As an overcurrent protection device, the fuse is connected in series in the circuit. It can cut off the fault circuit in time when a short circuit fault occurs in the system to ensure the safety of the system. Therefore, it is widely used in various electrical systems, and the DC side protection of photovoltaic systems is no exception. The DC side of the photovoltaic system generally consists of multiple strings in parallel. Whether it is a centralized or string inverter solution, the use of fuses as DC side overcurrent protection has become a standard solution in the industry. In recent years, some manufacturers have proposed that for string inverters with only two strings in parallel in each MPPT, the DC side does not need fuse protection. Through in-depth analysis of the system structure and research on IEC standards, the author found that if there is no overcurrent protection device such as a fuse in the system, there will be huge safety hazards, and it does not meet the IEC62548 "Photovoltaic Array Design Requirements".

2. Risk analysis of two series-parallel systems without fuse protection

2.1 Equivalent circuit of two series-parallel systems

The equivalent circuit of the two-group series-parallel system is shown in Figure 1 (a). The system consists of multiple MPPT input circuits. Each MPPT is connected to two strings. The photovoltaic strings are connected in parallel after passing through the Boost circuit. The front-stage Boost circuit is generally connected in parallel with a bypass element. The purpose is to bypass the Boost circuit when the voltage rises to improve the efficiency of the system.

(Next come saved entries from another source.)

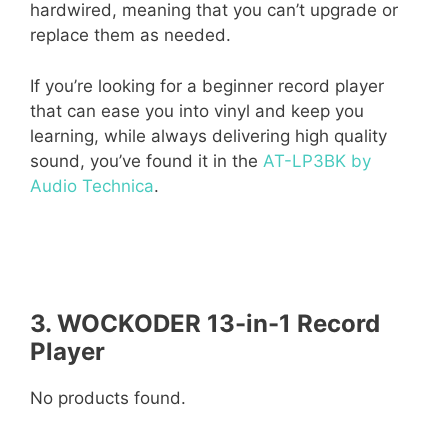
hardwired, meaning that you can’t upgrade or
replace them as needed.
If you’re looking for a beginner record player
that can ease you into vinyl and keep you
learning, while always delivering high quality
sound, you’ve found it in the
AT-LP3BK by
Audio Technica
.
3. WOCKODER 13-in-1 Record
Player
No products found.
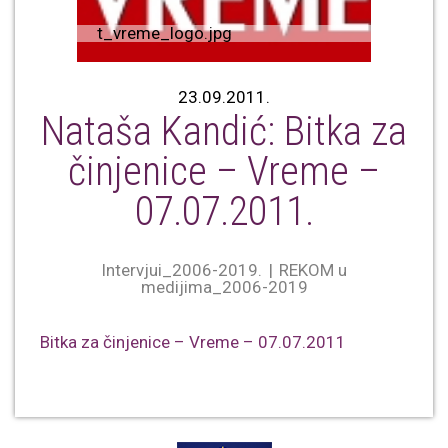
t_vreme_logo.jpg
23.09.2011.
Nataša Kandić: Bitka za
činjenice – Vreme –
07.07.2011.
Intervjui_2006-2019.
REKOM u
medijima_2006-2019
Bitka za činjenice – Vreme – 07.07.2011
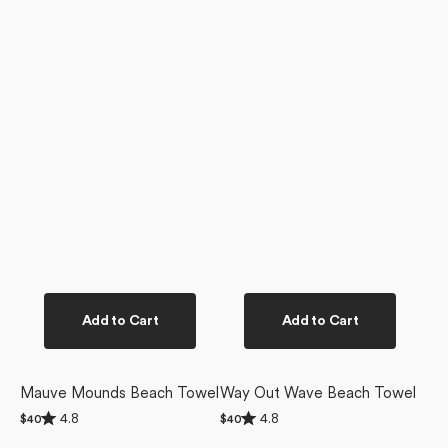
Add to Cart
Add to Cart
Mauve Mounds Beach Towel
Way Out Wave Beach Towel
Rated
Rated
4.8
4.8
Regular
$40
Regular
$40
4.8
4.8
price
price
out
out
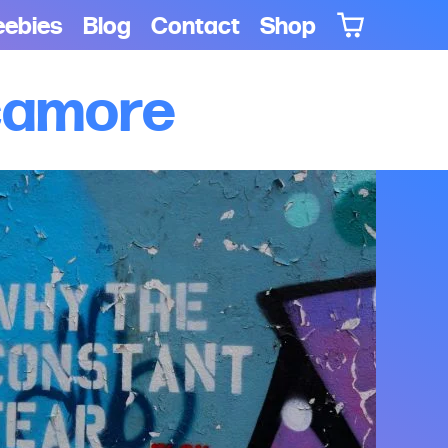
eebies
Blog
Contact
Shop
ycamore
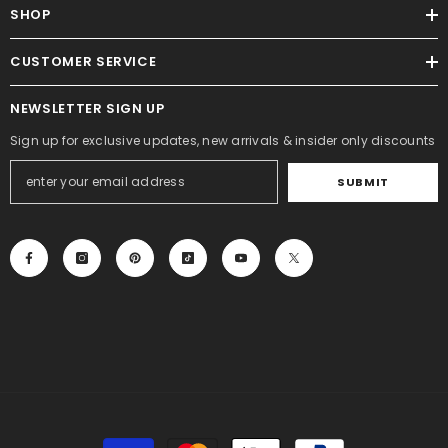
SHOP
CUSTOMER SERVICE
NEWSLETTER SIGN UP
Sign up for exclusive updates, new arrivals & insider only discounts
SUBMIT
Payment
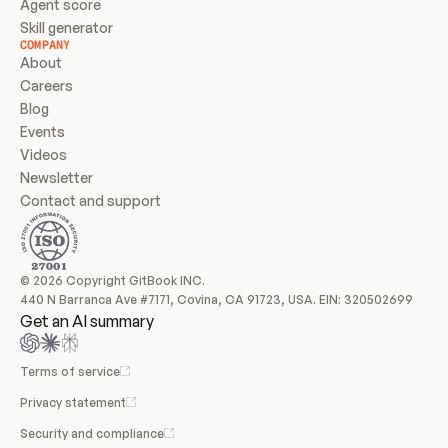
Agent score
Skill generator
COMPANY
About
Careers
Blog
Events
Videos
Newsletter
Contact and support
© 2026 Copyright GitBook INC.
440 N Barranca Ave #7171, Covina, CA 91723, USA. EIN: 320502699
Get an AI summary
Terms of service
Privacy statement
Security and compliance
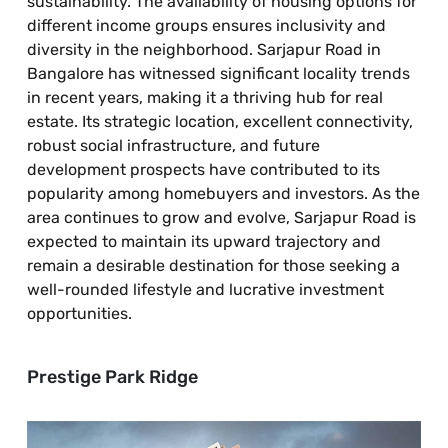
sustainability. The availability of housing options for
different income groups ensures inclusivity and
diversity in the neighborhood. Sarjapur Road in
Bangalore has witnessed significant locality trends
in recent years, making it a thriving hub for real
estate. Its strategic location, excellent connectivity,
robust social infrastructure, and future
development prospects have contributed to its
popularity among homebuyers and investors. As the
area continues to grow and evolve, Sarjapur Road is
expected to maintain its upward trajectory and
remain a desirable destination for those seeking a
well-rounded lifestyle and lucrative investment
opportunities.
Prestige Park Ridge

Figure 1 Equivalent circuit of two series-parallel systems

When the Boost circuit is working, the Boost circuit can be equivalent to an inductor and a diode in the series loop, as shown in Figure 1 (b). When the Boost circuit is not working, the current will flow through the bypass element, as shown in Figure 1 (c). When only analyzing the reverse current blocking characteristics of the circuit, whether the Boost circuit is working or not, the circuit can be simplified to be equivalent to the equivalent circuit shown in Figure 1 (d), that is, the photovoltaic string and the inverter DC bus are equivalent to a diode connection.

Regarding the inverter system shown in Figure 1, some manufacturers have proposed that since there are only two strings in each MPPT, even if one of the strings is short-circuited, the short-circuit current only flows between the two strings, and the energy of the other strings and the DC side is reversely blocked by the diode, which will not damage the components, so the DC side does not need fuse protection. However, through analysis, the author found that if there is no overcurrent protection device such as a fuse in this system, there will be huge safety hazards and it does not meet the requirements of IEC62548.

2.2 Risk 1: When arcing occurs at the short circuit point, the fire hazard increases

For a 1000V photovoltaic DC system, when the DC side is short-circuited due to insulation damage, loose joints, etc., if there is no fuse to cut off the fault circuit in time, arcing will continue to occur. When the arc burns freely in the air, the current can reach more than 200A, increasing the risk of fire and may even exceed the tolerance of components and cables, causing damage to components and cables.